Marvin’s cabin, in which I was to spend my holiday, lay on a clearing half a mile or more outside the woods and at the foot of a hill that helped prop up the Knob. The stage road ran to the left. The house was a small two-story affair built of logs and clapboards, and was joined to the outlying stable by a covered passage which was lined with winter firewood. Marvin, who met us at the pasture-gate, carried a lantern, the glow of the twilight having faded from the mountain-tops. He was a small, thick-set man, smooth-shaven as far as the under side of his chin and jaws, with a whisk-broom beard spread over his shirt-front and half of his waistcoat. His forehead was low, and his eyes set close together–sure sign of a close-fisted nature.
To my great surprise his first words, after a limp handshake and a perfunctory “pleased to see you,” were devoted to an outbreak on Jim for having been so long on the road. “Been waitin’ here an hour,” he said. “What in tarnation kep’ ye, anyway? Them cows ain’t milked yit!”
“Don’t worry. I won’t go back on them cows,” replied Jim, quietly, as he drove through the gateway, following Marvin, who walked ahead swinging the lantern to show the mare the road.
Mrs. Marvin’s manner was as abrupt as that of her husband.
“Well, well!” she said, as I stepped upon the porch, “guess you must be beat out comin’ so fur. Come in and set by the stove,” and she resumed her work in the pantry without another word.

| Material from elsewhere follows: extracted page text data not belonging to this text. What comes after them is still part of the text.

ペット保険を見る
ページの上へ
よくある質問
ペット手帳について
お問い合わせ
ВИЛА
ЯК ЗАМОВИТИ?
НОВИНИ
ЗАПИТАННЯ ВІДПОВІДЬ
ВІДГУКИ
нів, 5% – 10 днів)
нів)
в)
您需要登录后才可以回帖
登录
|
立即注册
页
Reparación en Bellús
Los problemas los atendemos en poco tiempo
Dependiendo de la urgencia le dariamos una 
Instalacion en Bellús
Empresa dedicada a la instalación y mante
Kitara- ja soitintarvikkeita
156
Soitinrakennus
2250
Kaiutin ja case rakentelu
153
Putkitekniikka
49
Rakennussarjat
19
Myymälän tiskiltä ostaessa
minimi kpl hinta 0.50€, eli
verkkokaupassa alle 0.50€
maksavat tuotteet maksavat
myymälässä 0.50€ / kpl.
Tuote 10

I was not offended at her curtness. These denizens of the forest pass too many hours alone and speak too seldom to understand the value of politeness for politeness’ sake. The wife, moreover, redeemed herself the next morning when I found her on the back porch feeding the birds.

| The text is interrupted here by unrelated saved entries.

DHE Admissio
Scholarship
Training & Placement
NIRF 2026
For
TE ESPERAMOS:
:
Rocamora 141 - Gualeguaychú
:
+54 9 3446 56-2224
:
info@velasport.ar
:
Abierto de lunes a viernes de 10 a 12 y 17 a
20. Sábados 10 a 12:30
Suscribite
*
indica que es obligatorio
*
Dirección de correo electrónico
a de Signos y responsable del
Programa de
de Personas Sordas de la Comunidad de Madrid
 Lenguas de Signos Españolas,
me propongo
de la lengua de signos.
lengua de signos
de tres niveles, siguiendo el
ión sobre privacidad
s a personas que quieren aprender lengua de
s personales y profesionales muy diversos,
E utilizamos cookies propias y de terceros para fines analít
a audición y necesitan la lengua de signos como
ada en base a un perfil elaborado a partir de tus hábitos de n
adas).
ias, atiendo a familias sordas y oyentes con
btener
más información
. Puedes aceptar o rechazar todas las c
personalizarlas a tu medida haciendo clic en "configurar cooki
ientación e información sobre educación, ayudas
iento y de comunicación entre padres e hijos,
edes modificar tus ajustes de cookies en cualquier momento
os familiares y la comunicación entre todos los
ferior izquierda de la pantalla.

“Snow ain’t fur off,” she remarked, in explanation, as she scattered the crumbs about, “and I want ’em to larn early where they kin find something to eat. Ruby’d never forgive me if I didn’t feed the birds. She loves ’em ’bout as much as Jim does.”

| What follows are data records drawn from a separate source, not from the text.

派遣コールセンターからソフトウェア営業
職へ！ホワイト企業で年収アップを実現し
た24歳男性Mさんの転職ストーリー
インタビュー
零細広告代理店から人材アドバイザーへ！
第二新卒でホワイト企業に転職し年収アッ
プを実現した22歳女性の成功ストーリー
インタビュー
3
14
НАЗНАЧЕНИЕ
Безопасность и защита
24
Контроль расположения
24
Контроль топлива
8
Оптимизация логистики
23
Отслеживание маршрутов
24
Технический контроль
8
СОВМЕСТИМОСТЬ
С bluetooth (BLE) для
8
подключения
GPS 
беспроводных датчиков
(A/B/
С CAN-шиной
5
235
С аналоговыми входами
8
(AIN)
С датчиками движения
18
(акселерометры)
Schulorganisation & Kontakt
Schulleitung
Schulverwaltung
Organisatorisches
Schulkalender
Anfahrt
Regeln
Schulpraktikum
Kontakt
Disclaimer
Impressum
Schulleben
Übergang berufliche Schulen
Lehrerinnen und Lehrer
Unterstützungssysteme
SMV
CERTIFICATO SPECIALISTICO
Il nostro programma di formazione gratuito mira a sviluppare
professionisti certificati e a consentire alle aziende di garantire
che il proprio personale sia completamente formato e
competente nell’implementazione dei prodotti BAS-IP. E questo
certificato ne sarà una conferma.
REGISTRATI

Neither she nor her husband became any more cordial as they knew me better. To them I was only the boarder whose weekly stipend helped to decrease the farm debt, and who had to be fed three times a day and given a bed at night. It was Jim who made me feel at home. He was the fellow I had longed for; the round peg of a chance acquaintance that exactly fitted into the round hole of my holiday life, and he fulfilled my every expectation. He would fish or hunt or carry a sketch-trap or wash brushes, or loaf, or go to sleep beside me–or get up at daylight–whatever the one half of me wanted to do, Jim, the other half, agreed to with instant cheerfulness.
And yet, in spite of this constant companionship, I never crossed a certain line of reserve which he had set up between us. He would ramble on by the hour about the things around us; about the trees, the birds, and squirrels; of the way the muskrats lived by the sawmill dam, and their cleverness in avoiding his traps; about the deer that “yarded” back of Taft’s Knob last winter, and their leanness in the spring. Sometimes he would speak of Mother Marvin, saying she “thought a heap of Ruby, and ought to,” and now and then he would speak of Ruby with a certain tender tone in his voice, telling me of the prizes she had won at school, and how nobody could touch her in “‘rithmetic and readin’.” But, to my surprise, he never discussed any of his private affairs with me. I say “surprise,” for until I met Jim I had found that men of his class talked of little else, especially when over campfires smouldering far into the night.